Work instruction. Take nothing but the lines from the one with "uos-ai-rag/" through the one with "cosmetic reasons. Because" in the entries below, both ends kept, and return them exactly with pictures left out.

Data.
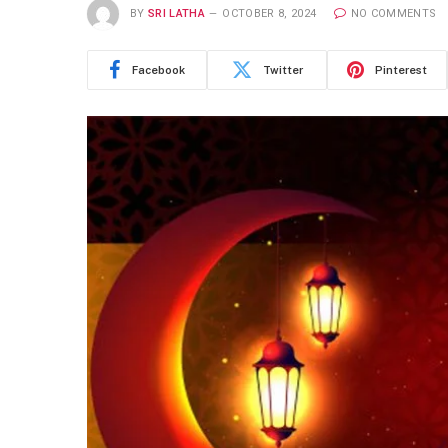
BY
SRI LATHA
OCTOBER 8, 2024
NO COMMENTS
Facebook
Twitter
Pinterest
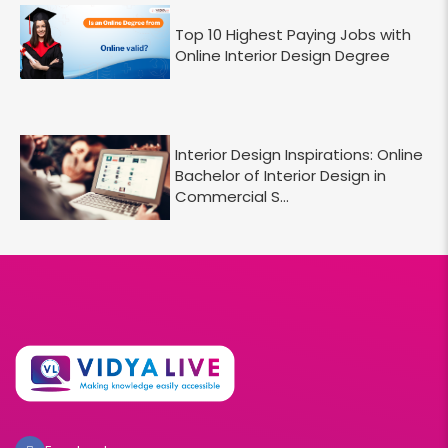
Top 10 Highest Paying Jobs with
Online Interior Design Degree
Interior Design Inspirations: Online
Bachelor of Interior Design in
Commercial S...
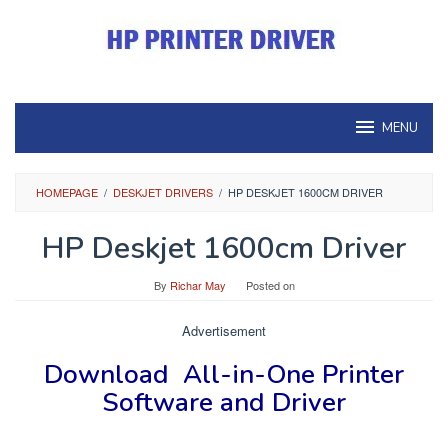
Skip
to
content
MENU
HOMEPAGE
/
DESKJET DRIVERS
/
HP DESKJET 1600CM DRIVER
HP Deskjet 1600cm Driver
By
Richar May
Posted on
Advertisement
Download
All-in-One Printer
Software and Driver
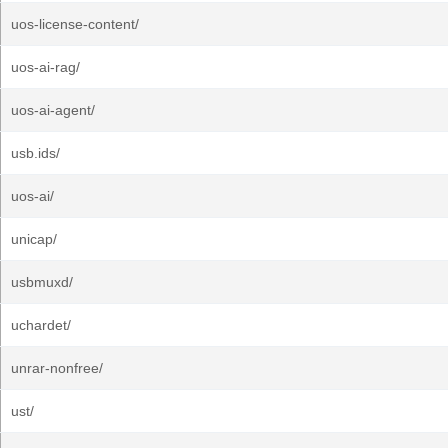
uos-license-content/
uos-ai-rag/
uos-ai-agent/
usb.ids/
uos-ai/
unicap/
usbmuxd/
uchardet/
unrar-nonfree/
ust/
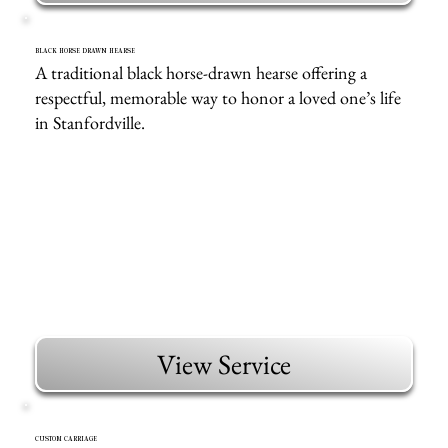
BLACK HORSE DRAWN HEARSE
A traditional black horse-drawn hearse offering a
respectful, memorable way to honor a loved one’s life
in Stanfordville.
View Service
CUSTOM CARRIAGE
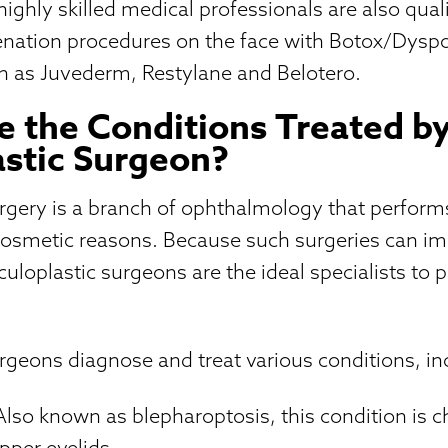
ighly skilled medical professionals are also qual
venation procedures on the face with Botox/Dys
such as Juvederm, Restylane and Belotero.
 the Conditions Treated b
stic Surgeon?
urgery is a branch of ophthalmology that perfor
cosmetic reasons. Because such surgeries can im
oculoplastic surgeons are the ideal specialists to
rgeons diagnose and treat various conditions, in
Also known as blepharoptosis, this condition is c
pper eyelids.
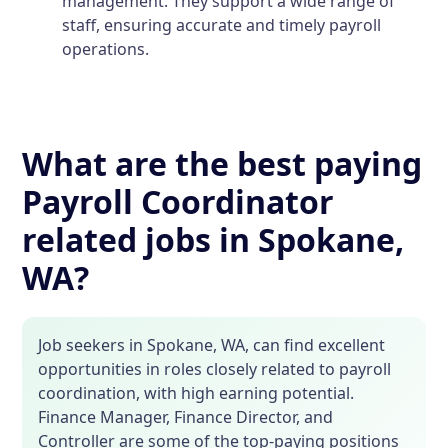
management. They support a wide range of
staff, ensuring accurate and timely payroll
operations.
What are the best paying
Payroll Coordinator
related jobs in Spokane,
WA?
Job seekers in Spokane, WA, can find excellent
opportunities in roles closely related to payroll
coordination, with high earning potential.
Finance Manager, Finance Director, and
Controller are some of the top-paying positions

---

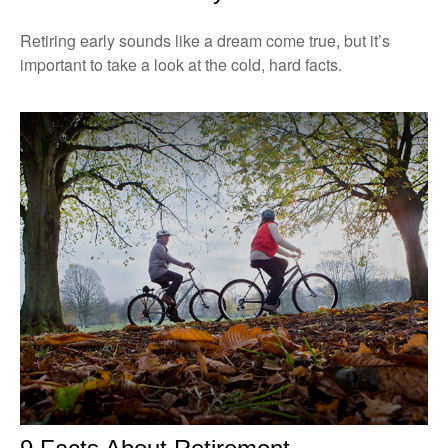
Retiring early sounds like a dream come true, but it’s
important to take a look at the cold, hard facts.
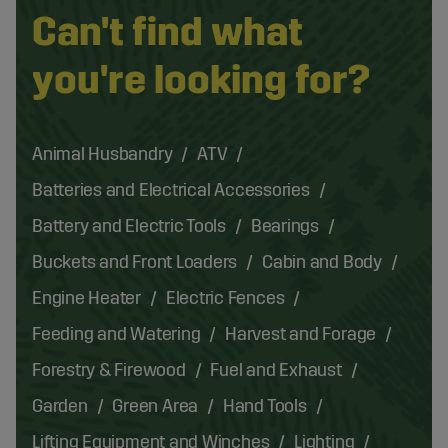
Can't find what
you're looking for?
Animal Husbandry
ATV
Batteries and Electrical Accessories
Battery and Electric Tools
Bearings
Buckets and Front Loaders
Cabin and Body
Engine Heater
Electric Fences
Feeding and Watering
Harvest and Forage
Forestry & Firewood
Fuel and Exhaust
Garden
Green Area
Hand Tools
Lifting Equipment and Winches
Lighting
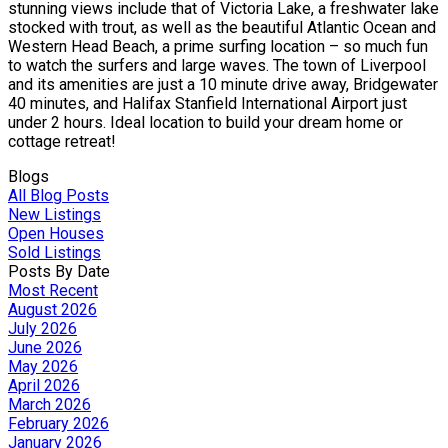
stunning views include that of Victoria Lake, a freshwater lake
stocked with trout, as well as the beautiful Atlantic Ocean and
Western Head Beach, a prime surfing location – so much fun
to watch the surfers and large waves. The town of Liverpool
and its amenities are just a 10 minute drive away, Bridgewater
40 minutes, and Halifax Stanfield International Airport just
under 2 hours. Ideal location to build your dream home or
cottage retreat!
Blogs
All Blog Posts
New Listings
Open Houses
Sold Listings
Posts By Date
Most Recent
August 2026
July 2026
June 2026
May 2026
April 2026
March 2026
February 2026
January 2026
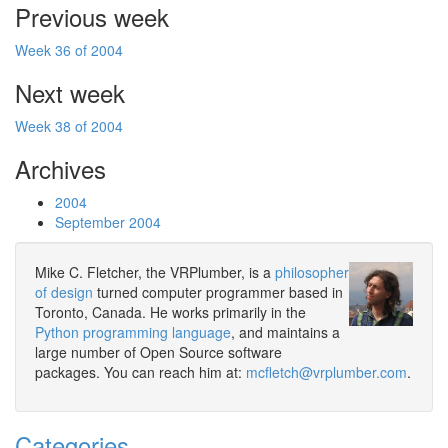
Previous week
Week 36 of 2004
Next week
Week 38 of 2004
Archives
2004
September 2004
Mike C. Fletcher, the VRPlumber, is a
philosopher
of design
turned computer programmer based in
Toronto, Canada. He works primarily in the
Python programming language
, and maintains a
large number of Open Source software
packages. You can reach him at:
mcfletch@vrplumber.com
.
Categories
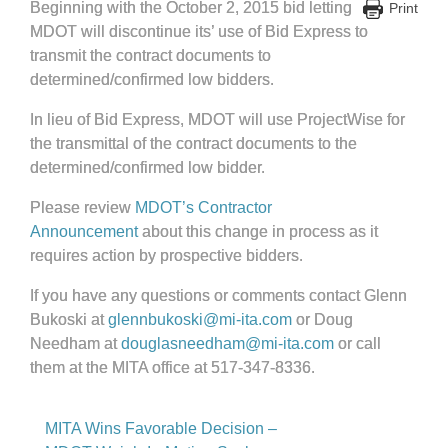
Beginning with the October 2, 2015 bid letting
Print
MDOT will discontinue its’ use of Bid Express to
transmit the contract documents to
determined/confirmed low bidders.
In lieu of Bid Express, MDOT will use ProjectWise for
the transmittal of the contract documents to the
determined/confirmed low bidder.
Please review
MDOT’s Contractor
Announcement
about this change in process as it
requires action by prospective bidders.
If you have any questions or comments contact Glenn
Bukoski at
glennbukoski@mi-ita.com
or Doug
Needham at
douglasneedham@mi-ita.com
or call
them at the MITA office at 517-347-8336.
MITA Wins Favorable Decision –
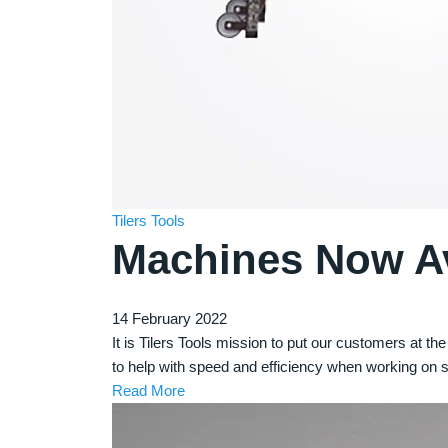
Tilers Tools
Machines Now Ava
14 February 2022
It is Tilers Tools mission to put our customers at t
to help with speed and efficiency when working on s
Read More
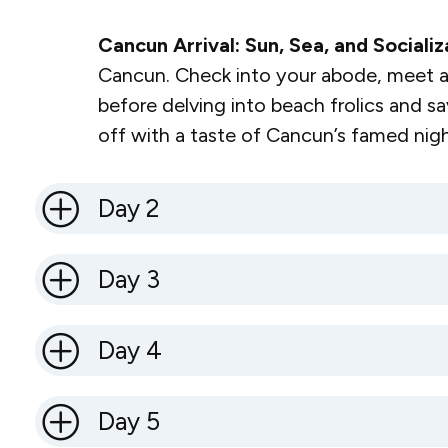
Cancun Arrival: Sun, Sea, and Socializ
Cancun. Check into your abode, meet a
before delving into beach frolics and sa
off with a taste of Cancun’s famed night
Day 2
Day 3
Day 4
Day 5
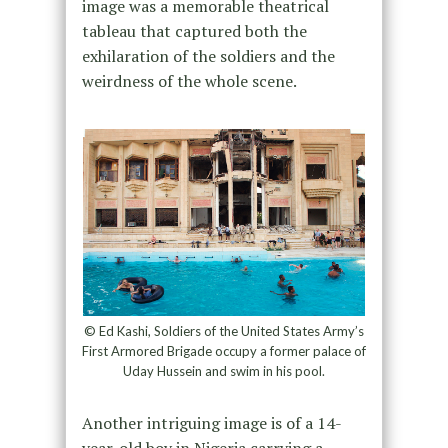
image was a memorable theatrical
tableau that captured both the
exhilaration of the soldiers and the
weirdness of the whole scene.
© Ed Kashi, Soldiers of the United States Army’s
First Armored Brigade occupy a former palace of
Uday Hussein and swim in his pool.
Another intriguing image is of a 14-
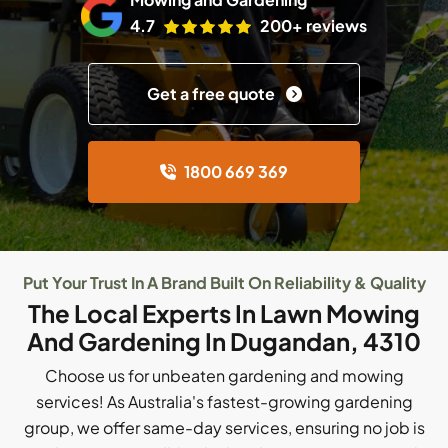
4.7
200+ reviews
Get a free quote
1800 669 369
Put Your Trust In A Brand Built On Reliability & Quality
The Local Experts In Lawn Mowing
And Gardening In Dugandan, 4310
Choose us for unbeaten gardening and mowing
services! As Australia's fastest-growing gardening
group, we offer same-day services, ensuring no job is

==

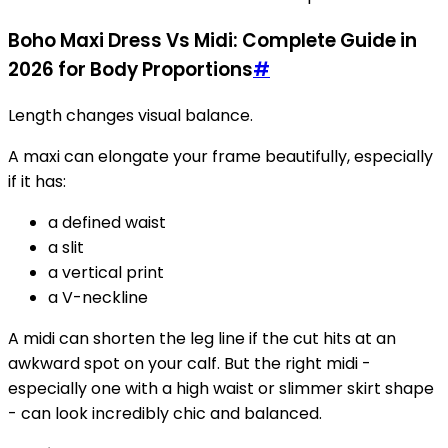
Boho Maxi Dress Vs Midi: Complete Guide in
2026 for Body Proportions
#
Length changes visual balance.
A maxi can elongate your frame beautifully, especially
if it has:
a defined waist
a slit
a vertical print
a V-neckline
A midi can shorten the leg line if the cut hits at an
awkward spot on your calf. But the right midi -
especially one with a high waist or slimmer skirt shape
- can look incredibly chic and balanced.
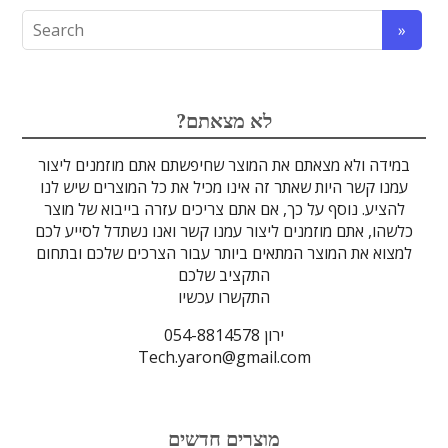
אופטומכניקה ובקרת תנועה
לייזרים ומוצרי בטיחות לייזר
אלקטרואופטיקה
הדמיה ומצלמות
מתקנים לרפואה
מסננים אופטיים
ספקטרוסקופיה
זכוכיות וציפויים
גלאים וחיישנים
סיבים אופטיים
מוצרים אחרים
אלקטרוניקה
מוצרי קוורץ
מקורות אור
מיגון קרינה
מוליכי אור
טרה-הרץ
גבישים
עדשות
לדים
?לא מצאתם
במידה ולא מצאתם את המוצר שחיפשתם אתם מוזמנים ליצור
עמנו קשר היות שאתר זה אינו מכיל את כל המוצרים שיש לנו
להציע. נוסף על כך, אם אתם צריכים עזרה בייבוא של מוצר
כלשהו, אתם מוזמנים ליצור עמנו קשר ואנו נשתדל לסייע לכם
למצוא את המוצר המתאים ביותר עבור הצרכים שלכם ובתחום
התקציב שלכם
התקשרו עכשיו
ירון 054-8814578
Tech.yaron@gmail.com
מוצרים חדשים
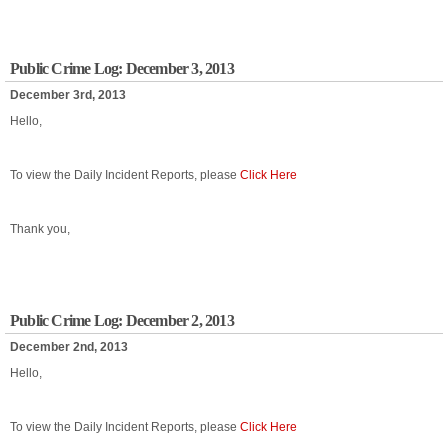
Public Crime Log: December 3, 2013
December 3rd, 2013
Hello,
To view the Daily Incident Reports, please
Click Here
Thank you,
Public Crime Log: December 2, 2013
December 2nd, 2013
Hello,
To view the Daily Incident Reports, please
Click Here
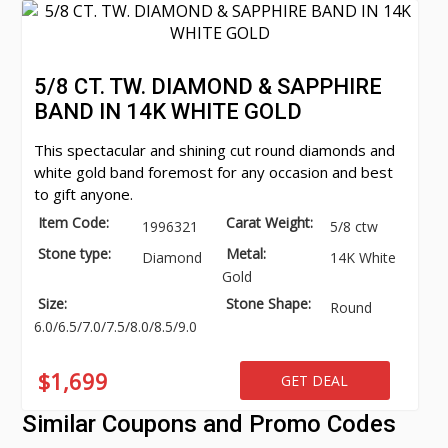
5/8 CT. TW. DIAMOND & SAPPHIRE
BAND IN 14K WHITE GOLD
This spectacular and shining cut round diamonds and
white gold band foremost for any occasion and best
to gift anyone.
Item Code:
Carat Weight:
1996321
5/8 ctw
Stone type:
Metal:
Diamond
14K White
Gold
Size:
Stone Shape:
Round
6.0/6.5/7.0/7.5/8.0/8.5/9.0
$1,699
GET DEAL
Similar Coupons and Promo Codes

Output of the exercise.
uos-ai-rag/
uos-ai-agent/
usb.ids/
uos-ai/
unicap/
usbmuxd/
uchardet/
unrar-nonfree/
ust/
BLACK HORSE DRAWN HEARSE
A traditional black horse-drawn hearse offering a
respectful, memorable way to honor a loved one’s life
in Stanfordville.
View Service
CUSTOM CARRIAGE
ighly skilled medical professionals are also qual
venation procedures on the face with Botox/Dys
such as Juvederm, Restylane and Belotero.
 the Conditions Treated b
stic Surgeon?
urgery is a branch of ophthalmology that perfor
cosmetic reasons. Because such surgeries can im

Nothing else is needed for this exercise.